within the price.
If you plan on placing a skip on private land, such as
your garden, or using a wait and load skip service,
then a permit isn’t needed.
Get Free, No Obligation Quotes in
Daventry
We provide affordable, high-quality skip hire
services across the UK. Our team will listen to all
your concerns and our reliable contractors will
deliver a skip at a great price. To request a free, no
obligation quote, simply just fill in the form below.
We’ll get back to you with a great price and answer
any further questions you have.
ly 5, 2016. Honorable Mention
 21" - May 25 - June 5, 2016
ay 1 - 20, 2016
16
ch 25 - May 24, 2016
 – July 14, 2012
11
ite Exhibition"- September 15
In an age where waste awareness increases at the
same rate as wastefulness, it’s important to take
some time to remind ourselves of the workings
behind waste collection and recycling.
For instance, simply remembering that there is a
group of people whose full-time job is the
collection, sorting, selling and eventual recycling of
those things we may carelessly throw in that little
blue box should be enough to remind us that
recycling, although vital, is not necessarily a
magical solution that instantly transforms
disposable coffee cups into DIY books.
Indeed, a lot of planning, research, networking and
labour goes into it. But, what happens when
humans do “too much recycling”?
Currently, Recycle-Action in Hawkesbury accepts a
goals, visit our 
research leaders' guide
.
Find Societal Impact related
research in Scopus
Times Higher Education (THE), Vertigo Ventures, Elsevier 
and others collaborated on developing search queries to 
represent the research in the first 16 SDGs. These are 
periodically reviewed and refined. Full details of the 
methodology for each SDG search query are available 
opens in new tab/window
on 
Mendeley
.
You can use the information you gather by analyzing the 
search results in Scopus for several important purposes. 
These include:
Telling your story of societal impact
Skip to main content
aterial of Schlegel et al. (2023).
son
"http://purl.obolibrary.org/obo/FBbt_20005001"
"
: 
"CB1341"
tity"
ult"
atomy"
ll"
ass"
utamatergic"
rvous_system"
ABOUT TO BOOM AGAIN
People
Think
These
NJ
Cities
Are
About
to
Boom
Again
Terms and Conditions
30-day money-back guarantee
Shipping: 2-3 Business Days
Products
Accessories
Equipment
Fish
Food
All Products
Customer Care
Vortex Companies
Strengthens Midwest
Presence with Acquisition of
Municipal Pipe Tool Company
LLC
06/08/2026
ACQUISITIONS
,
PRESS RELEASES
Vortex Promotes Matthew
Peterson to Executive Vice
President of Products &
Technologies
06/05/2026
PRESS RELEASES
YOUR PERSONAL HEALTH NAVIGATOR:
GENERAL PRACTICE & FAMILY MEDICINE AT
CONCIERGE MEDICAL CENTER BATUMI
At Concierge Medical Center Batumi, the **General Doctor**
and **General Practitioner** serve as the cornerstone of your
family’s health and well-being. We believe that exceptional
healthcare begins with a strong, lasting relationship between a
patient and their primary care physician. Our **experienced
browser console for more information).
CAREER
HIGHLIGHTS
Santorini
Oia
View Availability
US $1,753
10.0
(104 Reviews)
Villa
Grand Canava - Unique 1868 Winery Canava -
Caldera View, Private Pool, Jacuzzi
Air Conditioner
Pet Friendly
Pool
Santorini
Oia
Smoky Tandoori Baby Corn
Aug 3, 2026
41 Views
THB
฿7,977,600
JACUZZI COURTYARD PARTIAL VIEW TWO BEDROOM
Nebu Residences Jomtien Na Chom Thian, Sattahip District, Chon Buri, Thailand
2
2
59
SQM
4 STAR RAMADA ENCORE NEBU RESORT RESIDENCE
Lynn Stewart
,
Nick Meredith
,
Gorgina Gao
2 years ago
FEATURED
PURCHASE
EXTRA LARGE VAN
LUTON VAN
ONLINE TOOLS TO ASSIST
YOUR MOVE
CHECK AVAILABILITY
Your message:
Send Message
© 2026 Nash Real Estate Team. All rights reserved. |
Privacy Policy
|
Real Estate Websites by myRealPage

▶ **WHAT TO PRODUCE**:
Copy all lines above containing the string "that".

▶ **TASK RESULT**:
For instance, simply remembering that there is a
those things we may carelessly throw in that little
blue box should be enough to remind us that
magical solution that instantly transforms
family’s health and well-being. We believe that exceptional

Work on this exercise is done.